The show, which opened last month and ends today, will move to the Wakayama Prefecture Museum in autumn. After that, the exhibits will be returned to their original home, a sacred monastery on Mount Koya.
Part of the attraction, aside from the priceless collection of nearly 160 Buddhist artefacts, is the monastery's founder, a wandering monk named Kukai, who is considered a major figure in Japanese culture. But it's what's happening in Japan today that's driving crowds to pore over dusty objects from the seventh and eighth centuries.
Japanese are becoming less enthralled with the US and more engaged with China, even though there is political tension between the two countries.
Kukai is a key early link between the Middle Kingdom and the country that borrowed so much of its culture and traditions.
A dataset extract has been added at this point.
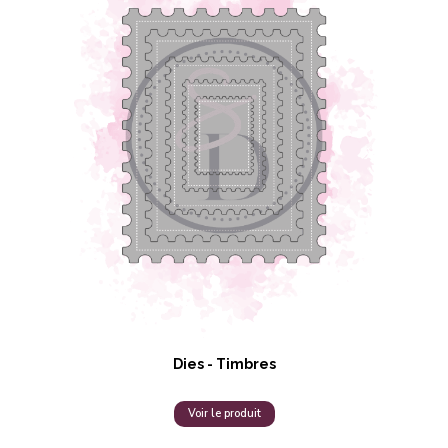
Dies - Timbres
Voir le produit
When the then 30-year-old Japanese monk Kukai, later known as Kobo-Daishi, travelled to Ch'ang-an in China in 804 AD, he was astonished to find a society far in advance of his own. Tang Dynasty China boasted a booming economy, a sophisticated form of central government run by professional bureaucrats and a flourishing religious and cultural world then drawing inspiration from Indian Buddhism.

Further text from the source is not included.